Notice you are baking with Spelt. We used to but the price of Spelt has gone from around 14 RM per Kilo to 40 RM ( 4.75 RM = 1 Pound).
Has it gone up over there? Do you know the reason?
Wholemeal spelt is currently £1.67 per kilo as opposed to about 94p for white bread flour but white spelt which I don’t use is way more expensive. Apart from the fact that it is trendy I have no idea why it is so expensive.
I used to bake a wholemeal spelt loaf but I wasn’t happy with the results. Now I just use it as a proportion of the flour in my 5 Seed loaf.
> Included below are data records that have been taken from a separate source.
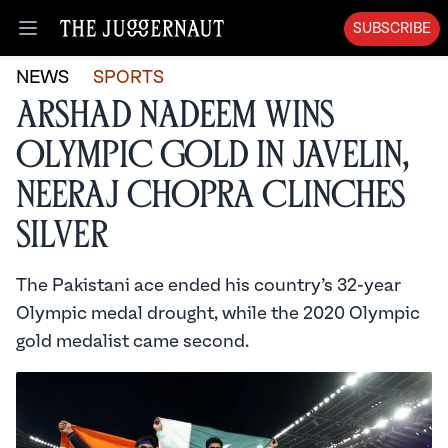
SUBSCRIBE
Open menu
NEWS
SPORTS
Arshad Nadeem Wins
Olympic Gold in Javelin,
Neeraj Chopra Clinches
Silver
The Pakistani ace ended his country’s 32-year
Olympic medal drought, while the 2020 Olympic
gold medalist came second.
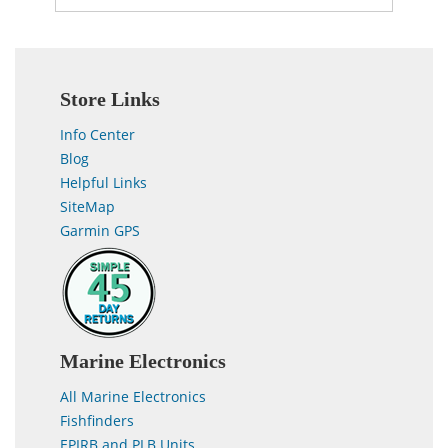
Store Links
Info Center
Blog
Helpful Links
SiteMap
Garmin GPS
Marine Electronics
All Marine Electronics
Fishfinders
EPIRB and PLB Units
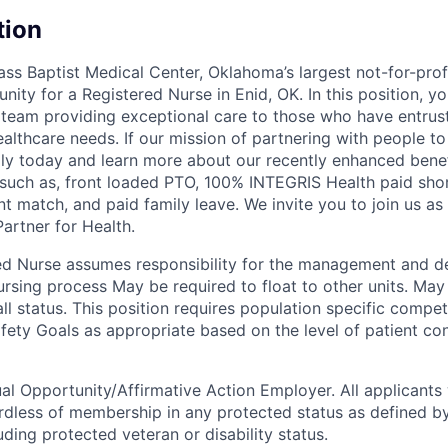
tion
ss Baptist Medical Center, Oklahoma’s largest not-for-prof
nity for a Registered Nurse in Enid, OK. In this position, y
team providing exceptional care to those who have entru
ealthcare needs. If our mission of partnering with people to l
ly today and learn more about our recently enhanced benef
 such as, front loaded PTO, 100% INTEGRIS Health paid short
t match, and paid family leave. We invite you to join us as
artner for Health.
ed Nurse assumes responsibility for the management and de
nursing process May be required to float to other units. May
all status. This position requires population specific compe
fety Goals as appropriate based on the level of patient con
al Opportunity/Affirmative Action Employer. All applicants 
rdless of membership in any protected status as defined by
luding protected veteran or disability status.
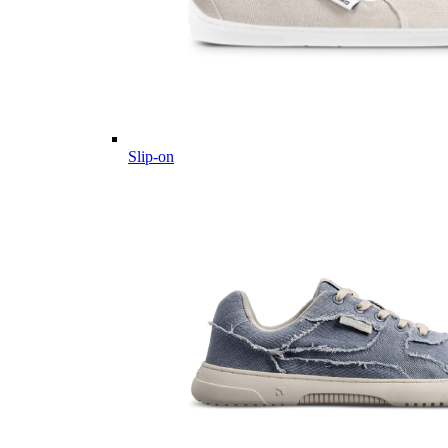
Slip-on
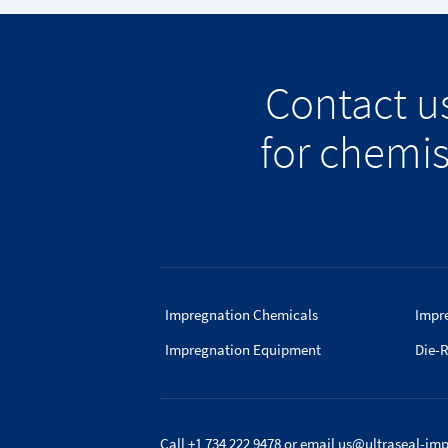
Contact u
for chemis
Impregnation Chemicals
Impr
Impregnation Equipment
Die-R
Call +1 734 222 9478
or email
us@ultraseal-im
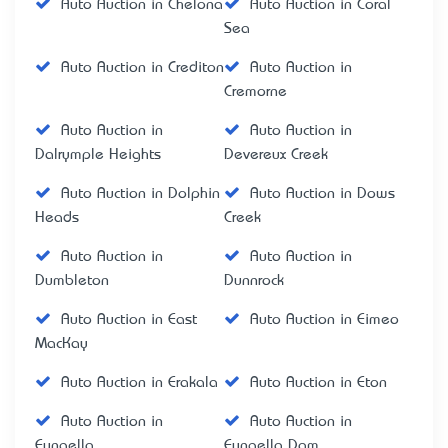
Auto Auction in Chelona
Auto Auction in Coral
Sea
Auto Auction in Crediton
Auto Auction in
Cremorne
Auto Auction in
Auto Auction in
Dalrymple Heights
Devereux Creek
Auto Auction in Dolphin
Auto Auction in Dows
Heads
Creek
Auto Auction in
Auto Auction in
Dumbleton
Dunnrock
Auto Auction in East
Auto Auction in Eimeo
MacKay
Auto Auction in Erakala
Auto Auction in Eton
Auto Auction in
Auto Auction in
Eungella
Eungella Dam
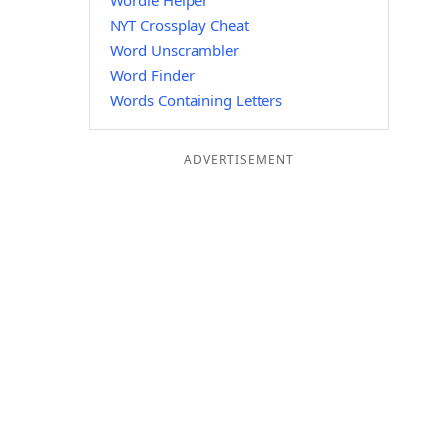
Wordle Helper
NYT Crossplay Cheat
Word Unscrambler
Word Finder
Words Containing Letters
ADVERTISEMENT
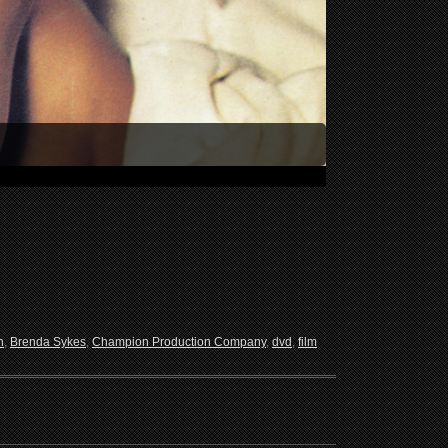
n
,
Brenda Sykes
,
Champion Production Company
,
dvd
,
film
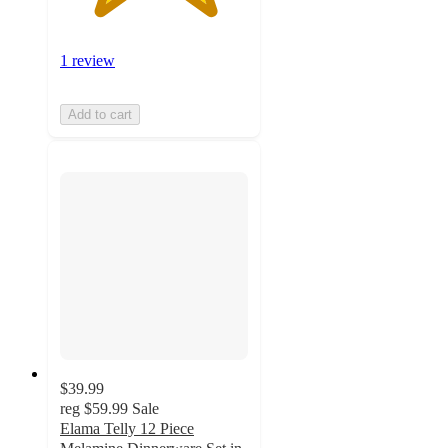
1 review
Add to cart
$39.99
reg
$59.99
Sale
Elama Telly 12 Piece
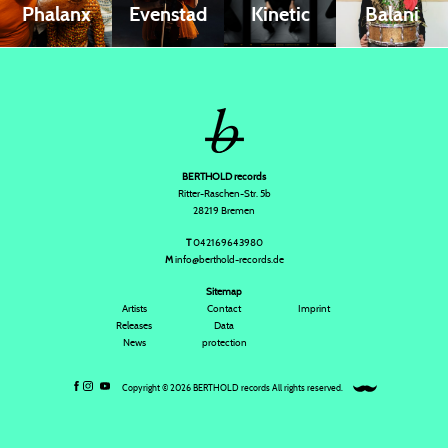
Phalanx
Evenstad
Kinetic
Balani
BERTHOLD records
Ritter-Raschen-Str. 5b
28219 Bremen
T
042169643980
M
info@berthold-records.de
Sitemap
Artists
Contact
Imprint
Releases
Data
News
protection
Copyright © 2026 BERTHOLD records All rights reserved.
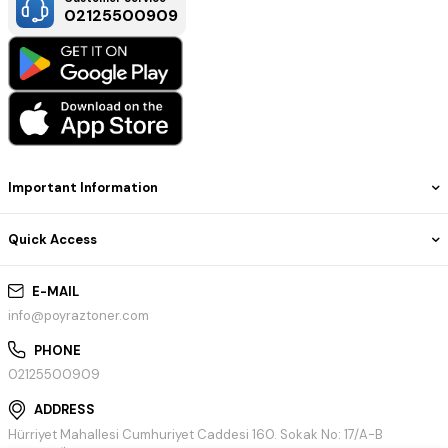
02125500909
Important Information
Quick Access
E-MAIL
info@poyraztoner.com
PHONE
02125500909
ADDRESS
Hürriyet Mahallesi Cumhuriyet Caddesi 160. Sokak No: 17/A-B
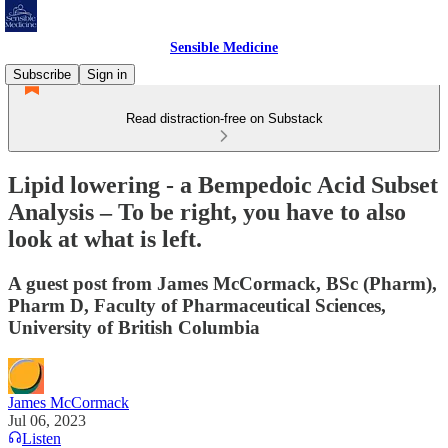
Sensible Medicine
Subscribe
Sign in
Read distraction-free on Substack
Lipid lowering - a Bempedoic Acid Subset
Analysis – To be right, you have to also
look at what is left.
A guest post from James McCormack, BSc (Pharm),
Pharm D, Faculty of Pharmaceutical Sciences,
University of British Columbia
James McCormack
Jul 06, 2023
Listen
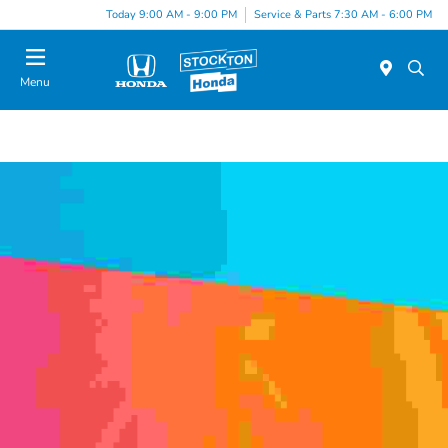
Today 9:00 AM - 9:00 PM
Service & Parts 7:30 AM - 6:00 PM
Menu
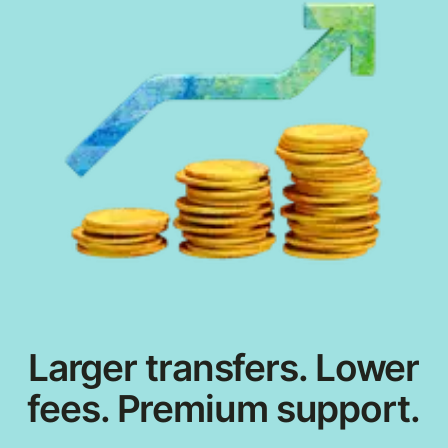
Larger transfers. Lower
fees. Premium support.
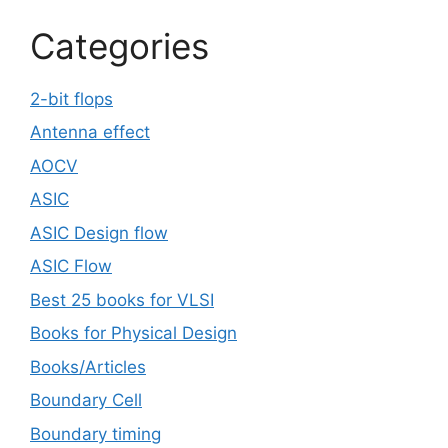
Categories
2-bit flops
Antenna effect
AOCV
ASIC
ASIC Design flow
ASIC Flow
Best 25 books for VLSI
Books for Physical Design
Books/Articles
Boundary Cell
Boundary timing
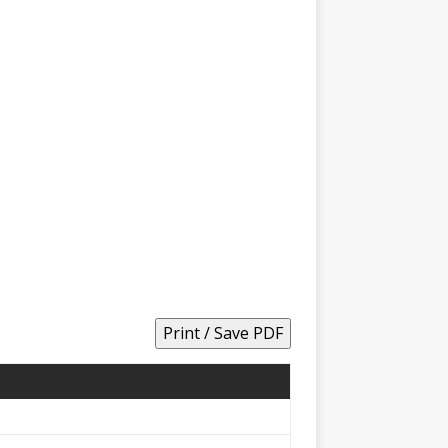
Print / Save PDF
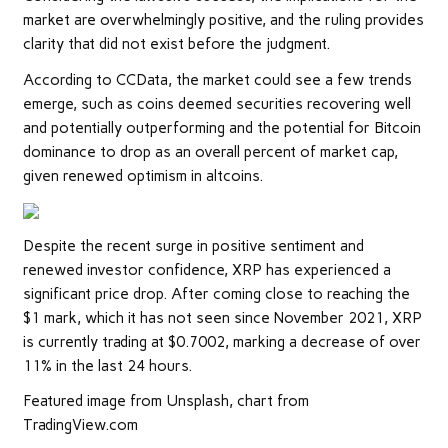
market are overwhelmingly positive, and the ruling provides
clarity that did not exist before the judgment.
According to CCData, the market could see a few trends
emerge, such as coins deemed securities recovering well
and potentially outperforming and the potential for Bitcoin
dominance to drop as an overall percent of market cap,
given renewed optimism in altcoins.
Despite the recent surge in positive sentiment and
renewed investor confidence, XRP has experienced a
significant price drop. After coming close to reaching the
$1 mark, which it has not seen since November 2021, XRP
is currently trading at $0.7002, marking a decrease of over
11% in the last 24 hours.
Featured image from Unsplash, chart from
TradingView.com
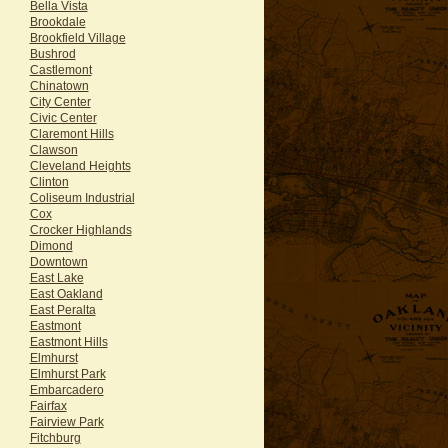
Bella Vista
Brookdale
Brookfield Village
Bushrod
Castlemont
Chinatown
City Center
Civic Center
Claremont Hills
Clawson
Cleveland Heights
Clinton
Coliseum Industrial
Cox
Crocker Highlands
Dimond
Downtown
East Lake
East Oakland
East Peralta
Eastmont
Eastmont Hills
Elmhurst
Elmhurst Park
Embarcadero
Fairfax
Fairview Park
Fitchburg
Just having the word “spelt” in the name of a loaf increases bread sales!
If I had a hat, I would take it off to you. That is some serious baking.
I generally make quite a performance of making a couple of loaves let alone 92.
I’m quite pleased I can still do it but I can’t say I really enjoyed it. All down to systems and planning which is why I run the course for poential microbakers
I may well be in the market for your microbakery course in the new year Mick. Being a small scale baker is something that I do aspire to. Would love to have a better understanding of the practicalities. I do have that nagging fear though that turning a hobby that I am passionate about in to a job would take the pleasure out of it. Will never know if I don’t try I guess.
I’ve been doing this for coming up four years. I’m 65 in February and I’m going round announcing my retirement party. I’ve had enough of the weekly bake in the form it is.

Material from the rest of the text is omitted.